European journal of vascular and endovascular surgery : the official journal of the European Society for Vascular Surgery

PubMedID: 16324854

Tiwari A, Myint F, Hamilton G. Management of lower limb lymphoedema in the United Kingdom. Eur J Vasc Endovasc Surg. 2006;31(3):311-5.
OBJECTIVE
Many investigations and treatments exist for lower limb lymphoedema.
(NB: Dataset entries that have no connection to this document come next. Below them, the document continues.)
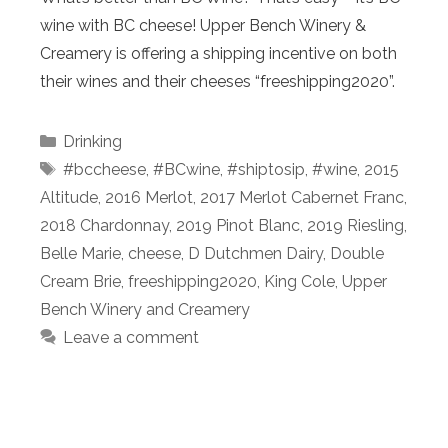
wine with BC cheese! Upper Bench Winery &
Creamery is offering a shipping incentive on both
their wines and their cheeses “freeshipping2020”.
Categories
Drinking
Tags
#bccheese
,
#BCwine
,
#shiptosip
,
#wine
,
2015
Altitude
,
2016 Merlot
,
2017 Merlot Cabernet Franc
,
2018 Chardonnay
,
2019 Pinot Blanc
,
2019 Riesling
,
Belle Marie
,
cheese
,
D Dutchmen Dairy
,
Double
Cream Brie
,
freeshipping2020
,
King Cole
,
Upper
Bench Winery and Creamery
Leave a comment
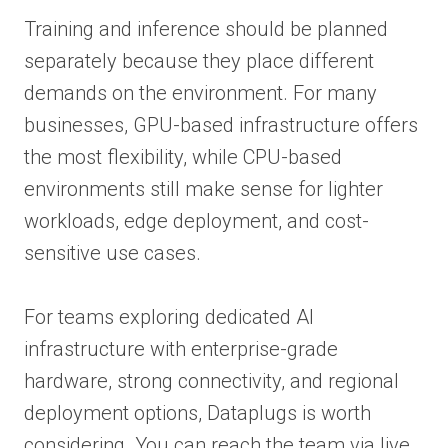
Training and inference should be planned
separately because they place different
demands on the environment. For many
businesses, GPU-based infrastructure offers
the most flexibility, while CPU-based
environments still make sense for lighter
workloads, edge deployment, and cost-
sensitive use cases.
For teams exploring dedicated AI
infrastructure with enterprise-grade
hardware, strong connectivity, and regional
deployment options, Dataplugs is worth
considering. You can reach the team via live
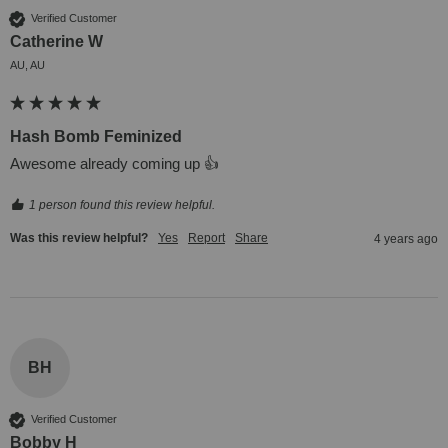
Verified Customer
Catherine W
AU, AU
Hash Bomb Feminized
Awesome already coming up 👍
1 person found this review helpful.
Was this review helpful?
Yes
Report
Share
4 years ago
BH
Verified Customer
Bobby H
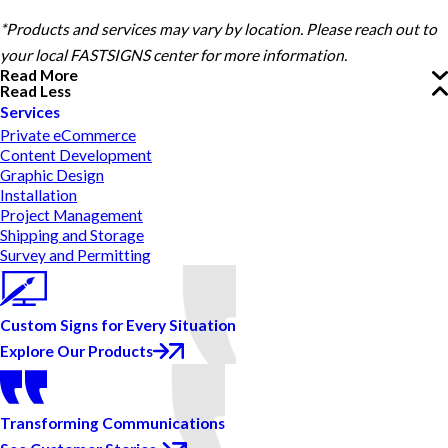
*Products and services may vary by location. Please reach out to
your local FASTSIGNS center for more information.
Read More
Read Less
Services
Private eCommerce
Content Development
Graphic Design
Installation
Project Management
Shipping and Storage
Survey and Permitting
Custom Signs for Every Situation
Explore Our Products
Transforming Communications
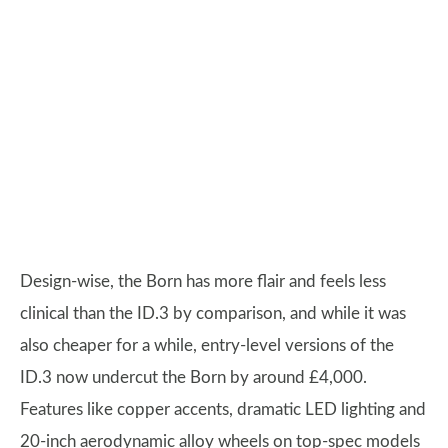
Design-wise, the Born has more flair and feels less
clinical than the ID.3 by comparison, and while it was
also cheaper for a while, entry-level versions of the
ID.3 now undercut the Born by around £4,000.
Features like copper accents, dramatic LED lighting and
20-inch aerodynamic alloy wheels on top-spec models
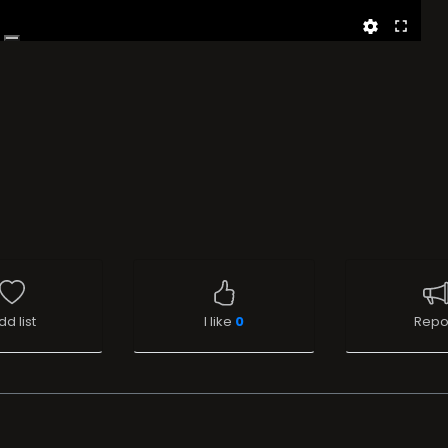
dd list
I like
0
Repo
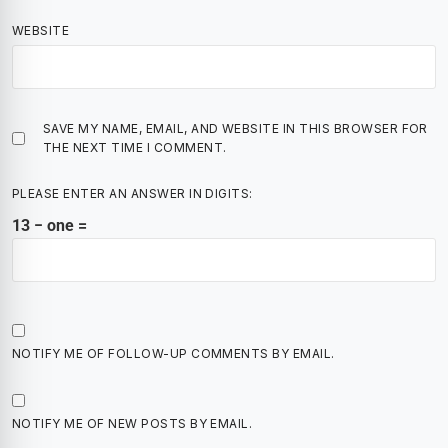
WEBSITE
SAVE MY NAME, EMAIL, AND WEBSITE IN THIS BROWSER FOR
THE NEXT TIME I COMMENT.
PLEASE ENTER AN ANSWER IN DIGITS:
13 − one =
NOTIFY ME OF FOLLOW-UP COMMENTS BY EMAIL.
NOTIFY ME OF NEW POSTS BY EMAIL.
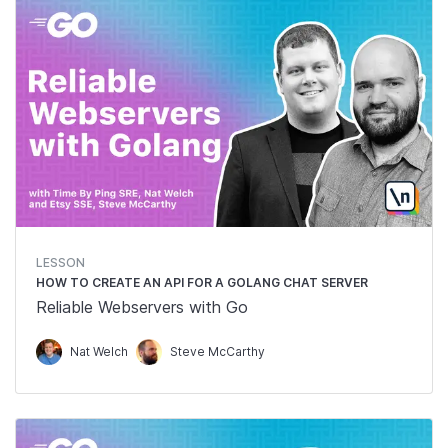
LESSON
HOW TO CREATE AN API FOR A GOLANG CHAT SERVER
Reliable Webservers with Go
Nat Welch
Steve McCarthy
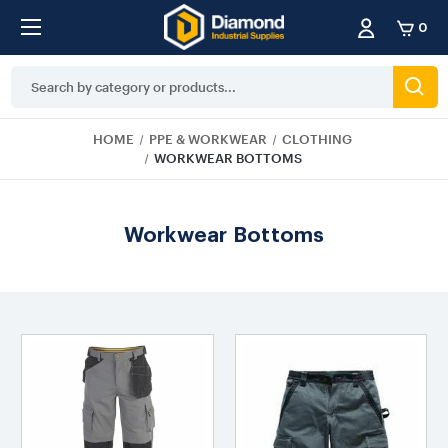
0
Search
Keyword:
HOME
PPE & WORKWEAR
CLOTHING
WORKWEAR BOTTOMS
Workwear Bottoms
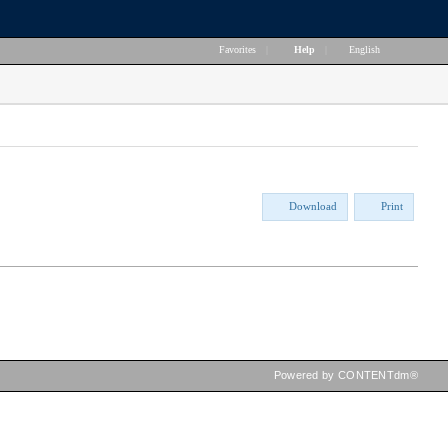
Favorites
|
Help
|
English
Download
Print
Powered by CONTENTdm®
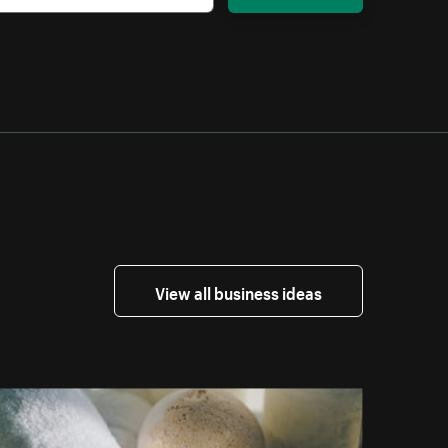
View all business ideas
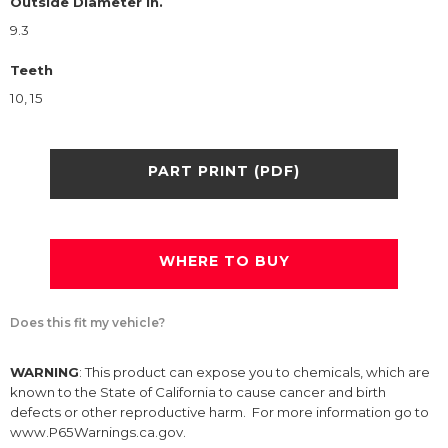
Outside Diameter in.
9.3
Teeth
10, 15
PART PRINT (PDF)
WHERE TO BUY
Does this fit my vehicle?
WARNING
: This product can expose you to chemicals, which are
known to the State of California to cause cancer and birth
defects or other reproductive harm. For more information go to
www.P65Warnings.ca.gov.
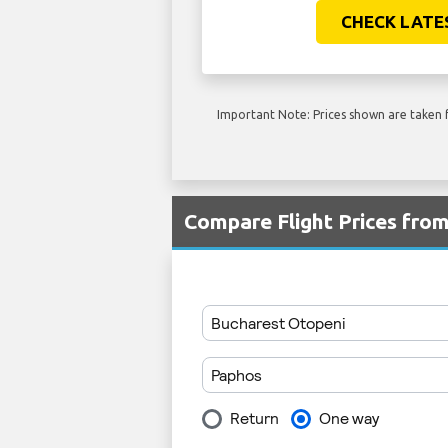
CHECK LATE
Important Note: Prices shown are taken f
Compare Flight Prices fro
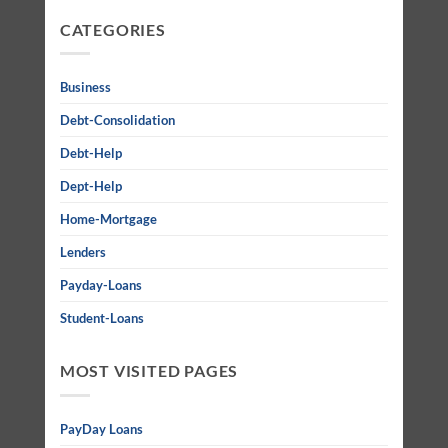
CATEGORIES
Business
Debt-Consolidation
Debt-Help
Dept-Help
Home-Mortgage
Lenders
Payday-Loans
Student-Loans
MOST VISITED PAGES
PayDay Loans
We undertook a survey on the management of this condition by vascular surgeons and the resources available for its treatment in the UK.

DESIGN
A questionnaire was designed to assess the management of lymphoedema.

MATERIALS AND METHOD
A postal questionnaire was sent to all members of the The Vascular Society of Great Britain and Ireland.

RESULTS
251/440 (57%) consultant surgeons returned a completed questionnaire comprising 45.3% teaching hospital and 54.7% district general hospital (DGH) consultants. 77.9% of the consultants saw less than 10 patients annually with lymphoedema. The commonest causes of lymphoedema were primary lymphoedema (99.3%) and malignancy (37.1%). Lipoedema, a cause of limb swelling was only seen or recognised by 46.2% of the consultants. The commonest investigations performed were a duplex scan, lymphoscintigram, full blood count and urea and electrolytes. The common methods of confirming lymphoedema were either by lymphoscintigram (54.5%) or from a diagnosis of exclusion (33.7%). Lymphoedema physiotherapy was available only to 53.8% of the consultants. Surgery was performed by 10.5% of consultants. 73.4% of the consultants believed that lymphoedema is managed inadequately and 72.9% believed that resources are insufficient in the UK for this condition.

CONCLUSION
In the UK the majority of vascular consultants see less than 10 patients annually with lymphoedema. Very few patients undergo confirmation of this diagnosis with non-invasive investigation and very few consultants perform surgery. Management of this condition is perceived by the consultants to be poor, with a lack of resources and particular shortage of lymphoedema physiotherapists. Centralisation of these services may be a way of improving this condition.